§ **Exercise objective**
Please return only the lines from the one holding "service multiplexed immunofluorescence" through the one holding "analysis of up", exactly as they appear in the records below, both ends included.

Start of Provided data

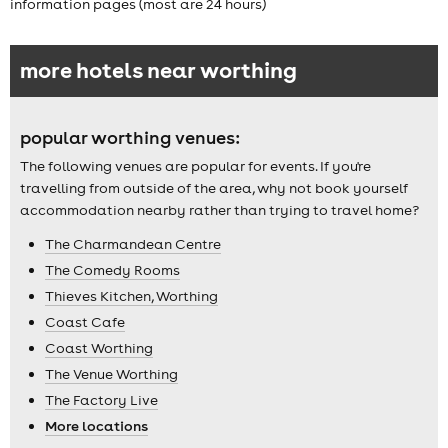
information pages (most are 24 hours)
more hotels near worthing
popular worthing venues:
The following venues are popular for events. If you're
travelling from outside of the area, why not book yourself
accommodation nearby rather than trying to travel home?
The Charmandean Centre
The Comedy Rooms
Thieves Kitchen, Worthing
Coast Cafe
Coast Worthing
The Venue Worthing
The Factory Live
More locations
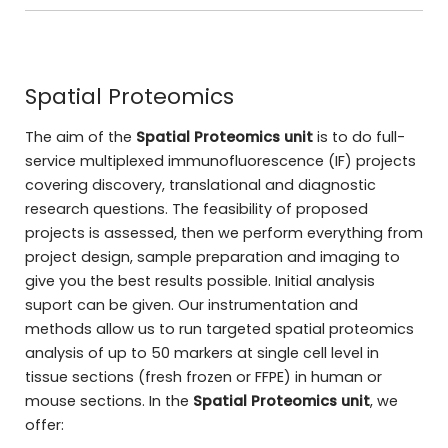
Spatial Proteomics
The aim of the
Spatial Proteomics unit
is to do full-
service multiplexed immunofluorescence (IF) projects
covering discovery, translational and diagnostic
research questions. The feasibility of proposed
projects is assessed, then we perform everything from
project design, sample preparation and imaging to
give you the best results possible. Initial analysis
suport can be given. Our instrumentation and
methods allow us to run targeted spatial proteomics
analysis of up to 50 markers at single cell level in
tissue sections (fresh frozen or FFPE) in human or
mouse sections. In the
Spatial Proteomics unit
, we
offer:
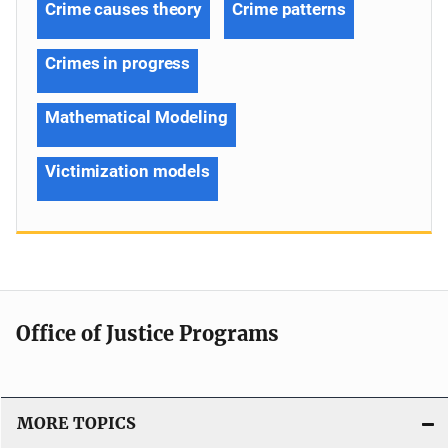
Crime causes theory
Crime patterns
Crimes in progress
Mathematical Modeling
Victimization models
Office of Justice Programs
MORE TOPICS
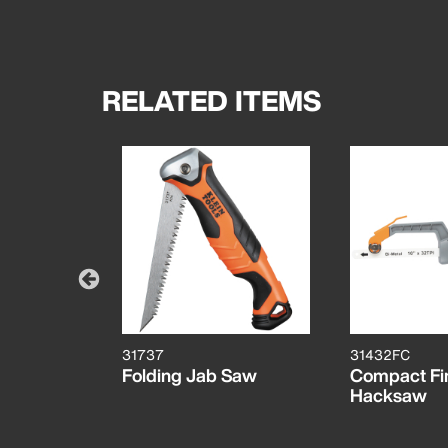
RELATED ITEMS
31737
31432FC
Folding Jab Saw
Compact Fi
Hacksaw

End of Provided data

§ **Solution below**
service multiplexed immunofluorescence (IF) projects
covering discovery, translational and diagnostic
research questions. The feasibility of proposed
projects is assessed, then we perform everything from
project design, sample preparation and imaging to
give you the best results possible. Initial analysis
suport can be given. Our instrumentation and
methods allow us to run targeted spatial proteomics
analysis of up to 50 markers at single cell level in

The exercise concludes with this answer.